Paul Magnin, accompagnateur de l’équipe de préparation du Congrès, nous propose un texte sur ce que sont mission commune et mission communautaire.L’objectif de ce document est une aide non seulement dans la mission de chacun ( par exemple: la préparation du Congrès pour certains d’entre nous), mais aussi et plus largement, dans les missions communes et communautaires de chacun.

Les appels lancés dans la Communauté de vie chrétienne s’inscrivent dans l’ordre de la mission, qu’elle soit commune ou communautaire. Essayons de clarifier successivement ce qu’est la mission proprement dite, la mission commune et la mission communautaire, sans omettre le rôle de l’appel et de la générosité. Une bonne compréhension de ces différents facteurs d’alliance avec Dieu ne peut que contribuer à être « disciple, compagnon et serviteur » de la manière la mieux appropriée et la plus dynamique.

La mission

Moïse et Aaron devant pharaon

Moïse et Aaron devant pharaon

Dans l’Ancien testament, la mission s’enracine dans l’envoi. « Je t’envoie… » ou encore « Vas » : tels sont généralement les termes de l’appel adressé par Dieu à un prophète ou à un acteur de l’histoire d’Israël (Ex 3,10 ; Jr 1,7 ou 7,25 ; Ez 2,3sq ou 3,4sq). Cet envoi est toujours lié à la réalité de l’alliance entre Dieu et les hommes. Celui qui est appelé l’est toujours pour aider les hommes, et plus particulièrement le « Peuple de Dieu », à découvrir, vérifier ou réactiver la fidélité à cette alliance qui se veut une communion d’esprit entre Dieu et l’ensemble de l’humanité, ce qui est synonyme de liberté. L’alliance est conclue avec toute la communauté humaine mais, pour lui donner vie et assurer sa dynamique, Dieu appelle des témoins, des prophètes, qui reçoivent mission d’actualiser cette alliance et d’en repérer les signes effectifs. Cela signifie que Dieu appelle des hommes qui ont un caractère, une histoire, une expérience spirituelle et même des faiblesses qui leur sont propres. Chacun de ceux qui sont appelés pour être envoyés répond avec son tempérament et ose interpeller Dieu sur ses intentions et sur les moyens accordés pour « aller vers ». Tout envoi entraîne, ipso facto, un déplacement, un changement de lieu et d’habitude, un regard nouveau sur une réalité autre ; il suppose toujours la confiance en celui qui envoie, même et surtout quand il y a une mise à l’épreuve (l’exemple le plus significatif est celui d’Abraham qui a reçu la promesse d’un fils, signe d’une alliance indéfectible, mais dont la confiance est éprouvée quand il lui est demandé de sacrifier Isaac). Pour que l’envoyé sache repérer les signes de vitalité ou de déclin de l’alliance, Dieu lui donne sa sagesse qui est comparée à un « arbre de vie » (Si 24, 7-19), à une providence qui éclaire l’histoire (Sg 10 à 11,4), à un jugement (Pr 1,20-33) qui donne à ceux qui lui sont fidèles l’assurance de partager tous ses biens (Pr 8,1-21) et de s’asseoir à sa table (Pr 9,4sq ; Si 24,19-22).

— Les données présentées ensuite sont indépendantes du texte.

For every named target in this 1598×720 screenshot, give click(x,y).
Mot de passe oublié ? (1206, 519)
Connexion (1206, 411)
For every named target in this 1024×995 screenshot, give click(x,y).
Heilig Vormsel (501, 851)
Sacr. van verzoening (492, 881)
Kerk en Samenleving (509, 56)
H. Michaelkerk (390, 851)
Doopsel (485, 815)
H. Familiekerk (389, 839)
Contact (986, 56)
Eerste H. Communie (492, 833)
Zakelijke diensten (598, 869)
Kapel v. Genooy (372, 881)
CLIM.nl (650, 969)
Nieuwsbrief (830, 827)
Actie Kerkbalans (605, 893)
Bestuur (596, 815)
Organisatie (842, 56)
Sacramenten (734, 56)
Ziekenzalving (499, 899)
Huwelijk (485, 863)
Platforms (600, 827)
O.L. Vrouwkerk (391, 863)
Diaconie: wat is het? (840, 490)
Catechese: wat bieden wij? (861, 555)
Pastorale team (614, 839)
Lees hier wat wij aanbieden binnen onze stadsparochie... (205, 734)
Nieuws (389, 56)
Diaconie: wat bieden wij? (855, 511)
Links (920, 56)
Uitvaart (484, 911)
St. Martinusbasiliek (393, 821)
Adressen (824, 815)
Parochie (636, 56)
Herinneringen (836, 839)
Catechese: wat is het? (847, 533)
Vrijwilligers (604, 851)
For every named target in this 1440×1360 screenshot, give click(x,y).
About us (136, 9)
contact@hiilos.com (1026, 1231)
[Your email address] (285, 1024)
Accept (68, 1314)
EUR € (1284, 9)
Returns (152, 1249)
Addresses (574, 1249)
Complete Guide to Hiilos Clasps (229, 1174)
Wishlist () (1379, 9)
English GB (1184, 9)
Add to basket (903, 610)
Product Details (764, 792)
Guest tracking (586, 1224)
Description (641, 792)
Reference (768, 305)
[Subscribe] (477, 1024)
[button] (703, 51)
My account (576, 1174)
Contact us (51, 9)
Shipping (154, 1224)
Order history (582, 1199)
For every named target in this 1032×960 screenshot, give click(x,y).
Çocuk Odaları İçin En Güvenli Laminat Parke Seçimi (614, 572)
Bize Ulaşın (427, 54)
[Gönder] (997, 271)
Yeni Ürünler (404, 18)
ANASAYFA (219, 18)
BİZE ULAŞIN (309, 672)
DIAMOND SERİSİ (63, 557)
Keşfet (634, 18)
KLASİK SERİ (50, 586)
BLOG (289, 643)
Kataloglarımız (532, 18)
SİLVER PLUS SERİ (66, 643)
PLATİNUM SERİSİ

Pierre et Jean le matin de la résurrection

Pierre et Jean le matin de la résurrection

Dans les Évangiles, la mission se définit comme une communion intime entre le Fils et le Père, l’un et l’autre étant animés du même Esprit. Le Christ ne cesse de dire : « j’ai été envoyé » ou « je suis venu ». Jésus est l’envoyé du Père (Jn 3, 31-36 ; 14, 9 ; 17, 5 ; Jean évoque 40 fois l’envoi du Fils par le Père) pour révéler qui est celui-ci et pour renouveler et sceller l’alliance entre Dieu et les hommes. Il y a entre le Fils et le Père une telle unité de vie que l’attitude prise à l’égard de Jésus est une prise de position à l’égard de Dieu lui-même. Jésus n’hésite pas à dire : « Qui croit en moi, croit, non pas en moi mais en celui qui m’a envoyé » (Jn 12, 44 sq). Aux apôtres et aux disciples auxquels il confie la mission de continuer son œuvre, il déclare également : « Qui vous reçoit me reçoit, et qui me reçoit, reçoit Celui qui m’a envoyé » (Jn 13, 20). Ainsi la mission des apôtres se rattache de la façon la plus étroite à celle de Jésus, ce qu’il confirme par ces mots : « Comme le Père m’a envoyé, moi aussi je vous envoie » (Jn 20, 21). La mission qui leur est confiée est des plus explicites : « Allez ! De toutes les nations faites des disciples ; baptisez-les au nom du Père, et du Fils, et du Saint Esprit ; apprenez-leur à observer tout ce que je vous ai commandé. Et moi, je suis avec vous tous les jours jusqu’à la fin du monde » (Mt 28, 19-20). L’une des conséquences à tirer de tout cela est qu’aucune des personnes divines ne témoigne d’elle-même : le Père rend témoignage au Fils (Mt 3, 17 ; 17, 5), le Fils au Père (Jn 4, 34 ; 5, 30 ; 6, 38), l’Esprit au Père et au Fils (Jn 14, 26 ; 15, 26). Il y a une communion entre chacun, ce qui fonde la communion entre l’homme et la Trinité, entre les hommes. Là se trouve le fondement de leurs relations mutuelles ! Par voie de conséquence, on ne peut dissocier mission et communion.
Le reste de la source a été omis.